Die Devise etwa, unter die Einzinger sein Prosabuch Das wilde Brot (1995) stellte, lautete: "Löchrig schreiben. Alles sogenannte Nebensächliche und Zufällige klar hervortreten lassen, während die großen und festen Umrisse bestenfalls den Hintergrund bilden ..." Ähnlich verfährt Einzinger auch im Kirgisischen Western. Schon der Titel erweist sich als Provokation, denn was es damit auf sich hat, erfährt man erst ganz am Schluss, und dass man es dann weiß, fügt dem Verständnis des Buches nicht unbedingt neue Facetten hinzu.

Dieses Verständnis hat bis dahin längst ablassen müssen von allen Erwartungen, die auf narrative Stringenz und Geschlossenheit gerichtet waren. Nicht zufällig ragen Bruchstücke eines Roadmovies durch das zerschlissene Textgewebe. Einem bewährten literarischen Modell folgend, erscheinen Reise- und Erzählbewegung synchronisiert, doch es ist in diesem Fall eine wüst mäandernde, ziellose Bewegung, die Einzinger entfesselt. In diese Bewegung eingelagert ist nicht die eine, zusammenhängende Geschichte, sondern ein Ensemble aus zahllosen angerissenen und abgebrochenen Episoden.

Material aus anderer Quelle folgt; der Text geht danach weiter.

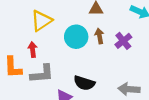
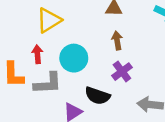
cyan circle: (76, 37) -> (74, 58), moved
purple cross: (123, 41) -> (122, 72), moved

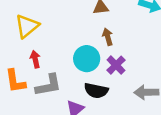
yellow triangle: (49, 20) -> (27, 26), moved
cyan circle: (74, 58) -> (87, 59), moved

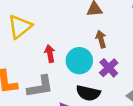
red arrow: (35, 59) -> (50, 54), moved

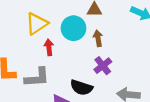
yellow triangle: (20, 27) -> (37, 24), moved
cyan circle: (79, 61) -> (73, 28), moved

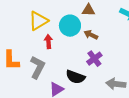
brown arrow: (98, 38) -> (91, 35), turned -56
gray L-shape: (37, 77) -> (37, 67), turned -60

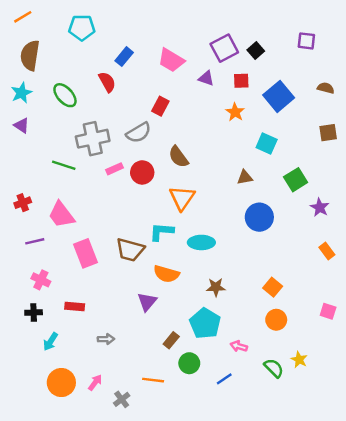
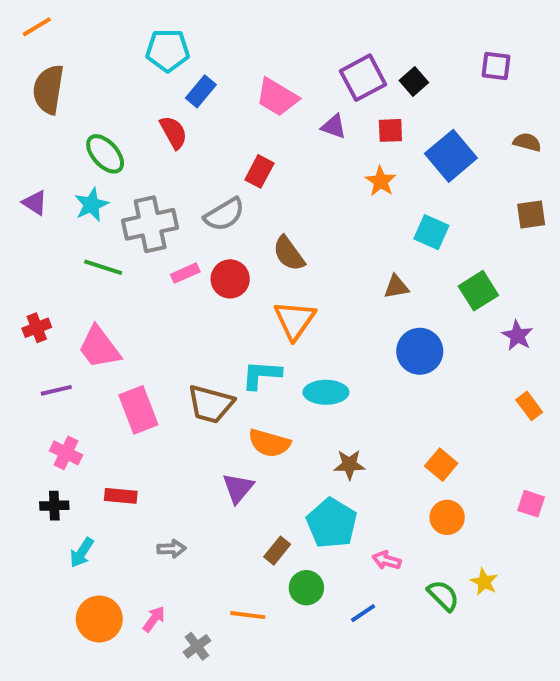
cyan pentagon: (82, 28) -> (168, 50), moved
cyan star: (22, 93) -> (91, 205), moved

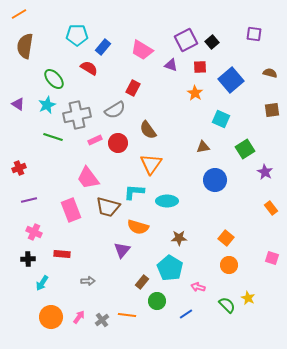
cyan pentagon: (168, 50) -> (77, 35), moved
red semicircle: (173, 132) -> (89, 68), turned -30
pink trapezoid: (99, 347) -> (88, 178), moved
gray cross: (197, 646) -> (102, 320), moved

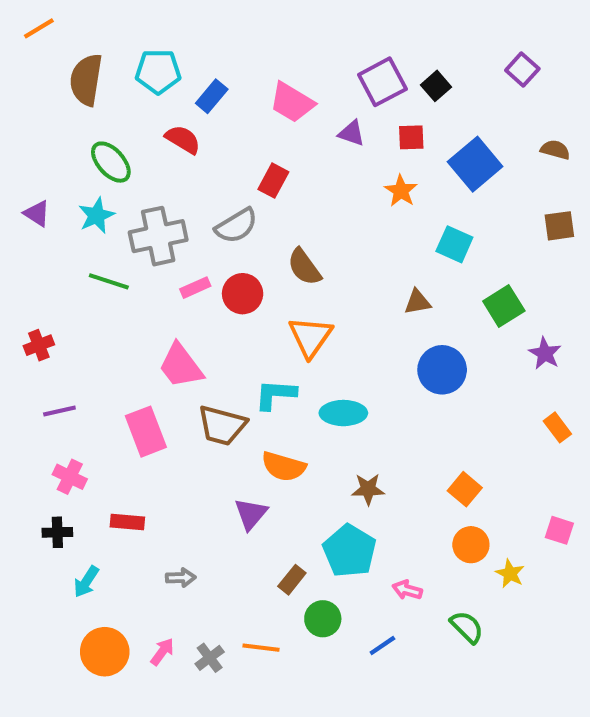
purple square: (254, 34) -> (522, 69), turned 35
brown semicircle: (25, 46) -> (86, 80), moved
yellow star: (248, 298) -> (510, 573), moved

Über diesen Episoden schwebt leicht, luftig und souverän eine Erzählinstanz, die sich alle Freiheiten des Abschweifens und Hakenschlagens nimmt. "Da es im Verlauf des bisher Berichteten noch kein einziges Mal so richtig geschüttet hat, wird es langsam Zeit, dass auch eine ordentliche Schlechtwetterwoche Erwähnung findet." Die Poetik, der Einzinger verpflichtet ist, bringt Geschichten über Geschichten hervor, einen wahren "Ansturm der Einzelheiten", in dem man leicht den Überblick verliert und, geht es nach dem Autor, auch verlieren soll. Was eine der vielen namenlosen Figuren einem Gesprächspartner empfiehlt, erscheint in Einzingers detailtrunkenem Romankosmos verwirklicht: "Erzählen Sie doch weiter einfach drauflos und lassen Sie eins aufs andere folgen, wie es Ihnen gerade in den Sinn kommt. Es muss sich nicht alles erschließen."

Einzinger vermeidet es, die Deutungshoheit über sein Erzählgebilde zu gewinnen. Sein Roman saugt in einem fort Welt an, die er in ihrer Vielfalt und Fülle auf sich beruhen lässt. Er unterwirft diesen Reichtum keiner Ordnung, sondern bringt ihn zum Leuchten. Was sich im Kirgisischen Western ereignet, ist kaum wiederzugeben. Stattdessen entfaltet der Text seine ganze Wirkkraft im Moment des Lesens. Einzinger ist ein Magier der Vergegenwärtigung.

Während Erzählzusammenhänge undeutlich bleiben, treten Dinge, Situationen, atmosphärische Gegebenheiten mit großer Klarheit und Trennschärfe zutage.

Entbunden von den Zwängen genormter Wahrnehmung, zielen Blick und Sprache auf den abgründigen Eigensinn der Welt. Wie er beispielsweise in der Beschreibung eines Sommertages aufblitzt, in den schon der nahende Herbst hineinspielt: "An einem späten Augustnachmittag zusehen, wie erste vertrocknete Blätter aus den Bäumen ins Gras segeln, während andere, noch einigermaßen grüne, ihre endlosen Ruderbewegungen an ihren Zweigen vollführen (...). Vor den Stufen eines Gutshofs arbeitet ein Gebückter mit der Schleifmaschine. Staub auf den Gräsern am Weg. Am Tümpel dahinter trinken müde Bienen, und am Himmel stehen Schleierwolken."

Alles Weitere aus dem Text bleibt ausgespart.